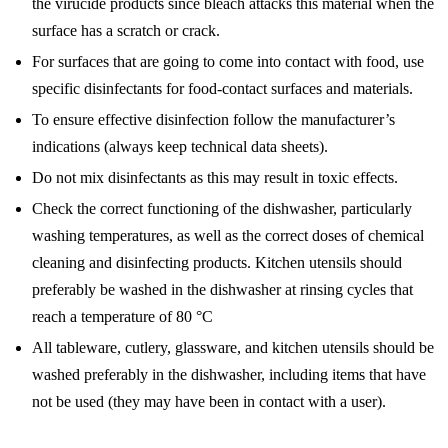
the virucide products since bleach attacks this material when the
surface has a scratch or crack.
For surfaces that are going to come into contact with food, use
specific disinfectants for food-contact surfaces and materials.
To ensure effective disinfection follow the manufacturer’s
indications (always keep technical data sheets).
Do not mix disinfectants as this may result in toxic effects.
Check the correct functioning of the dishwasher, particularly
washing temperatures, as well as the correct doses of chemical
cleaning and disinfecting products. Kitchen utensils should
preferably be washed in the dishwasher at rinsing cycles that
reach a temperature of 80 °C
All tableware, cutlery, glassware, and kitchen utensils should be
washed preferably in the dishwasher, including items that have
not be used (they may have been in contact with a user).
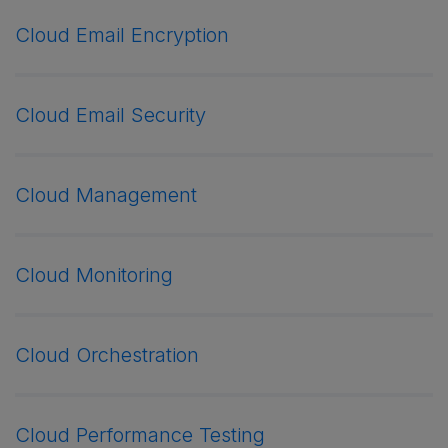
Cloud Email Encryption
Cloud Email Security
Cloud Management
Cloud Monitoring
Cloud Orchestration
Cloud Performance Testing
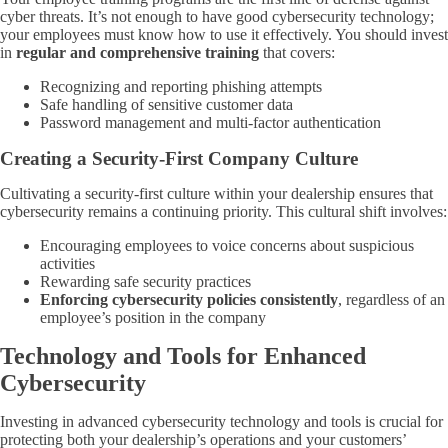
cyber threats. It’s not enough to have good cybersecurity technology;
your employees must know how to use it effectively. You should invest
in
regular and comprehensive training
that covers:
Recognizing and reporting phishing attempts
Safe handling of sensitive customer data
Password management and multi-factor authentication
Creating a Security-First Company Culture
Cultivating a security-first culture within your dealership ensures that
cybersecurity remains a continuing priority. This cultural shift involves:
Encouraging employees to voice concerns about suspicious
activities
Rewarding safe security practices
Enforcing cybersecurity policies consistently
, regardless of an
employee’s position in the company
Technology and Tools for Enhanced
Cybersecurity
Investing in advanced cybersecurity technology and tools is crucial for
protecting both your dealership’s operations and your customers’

==

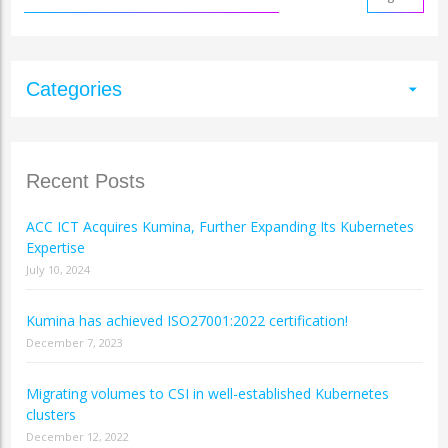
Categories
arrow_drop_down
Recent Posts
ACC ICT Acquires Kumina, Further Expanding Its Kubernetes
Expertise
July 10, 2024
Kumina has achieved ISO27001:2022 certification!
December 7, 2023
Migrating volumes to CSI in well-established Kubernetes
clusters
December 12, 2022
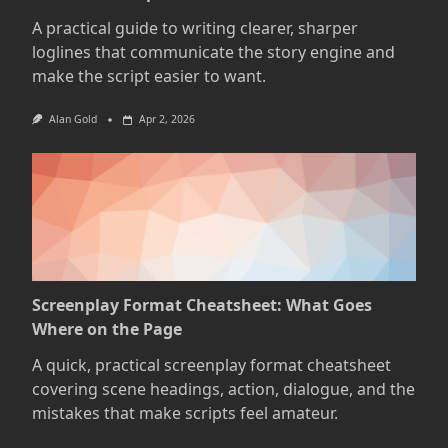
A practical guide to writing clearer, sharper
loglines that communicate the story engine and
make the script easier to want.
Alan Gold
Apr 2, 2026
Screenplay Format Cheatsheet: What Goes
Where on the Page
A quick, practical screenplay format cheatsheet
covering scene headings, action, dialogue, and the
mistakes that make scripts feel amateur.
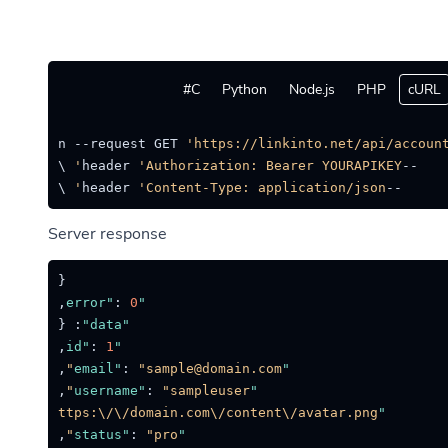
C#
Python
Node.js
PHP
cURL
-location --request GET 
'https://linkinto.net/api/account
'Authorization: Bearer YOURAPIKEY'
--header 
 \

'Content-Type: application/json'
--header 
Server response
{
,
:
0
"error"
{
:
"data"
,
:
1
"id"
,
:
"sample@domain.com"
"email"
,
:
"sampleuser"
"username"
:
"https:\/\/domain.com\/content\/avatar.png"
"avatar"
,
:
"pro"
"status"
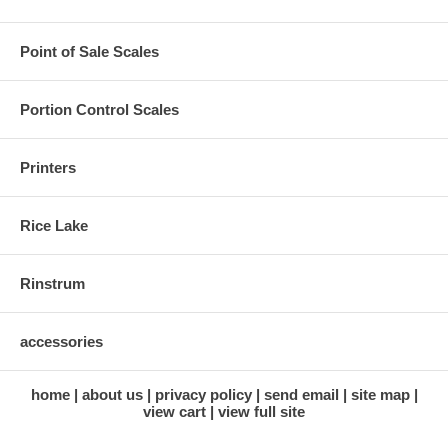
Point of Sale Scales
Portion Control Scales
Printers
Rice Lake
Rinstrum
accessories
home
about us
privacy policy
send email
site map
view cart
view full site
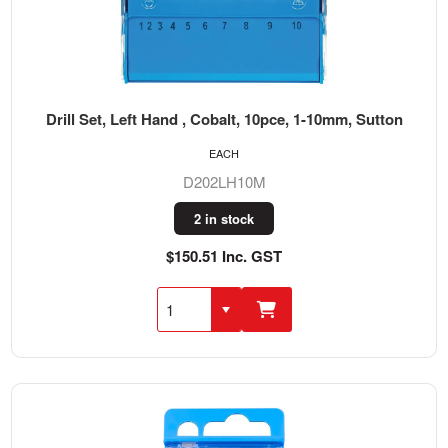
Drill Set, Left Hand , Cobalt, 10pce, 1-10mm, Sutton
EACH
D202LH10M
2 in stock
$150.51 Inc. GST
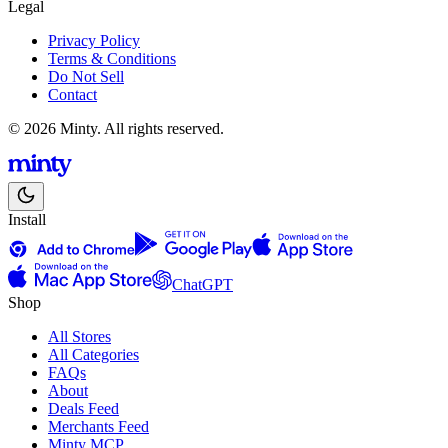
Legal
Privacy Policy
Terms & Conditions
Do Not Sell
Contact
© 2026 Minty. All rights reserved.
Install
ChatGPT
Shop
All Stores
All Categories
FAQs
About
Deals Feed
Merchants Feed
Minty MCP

— Problem description —
I need every line from the material that contains the word "Cloud".

— Solved problem —
Cloud Email Encryption
Cloud Email Security
Cloud Management
Cloud Monitoring
Cloud Orchestration
Cloud Performance Testing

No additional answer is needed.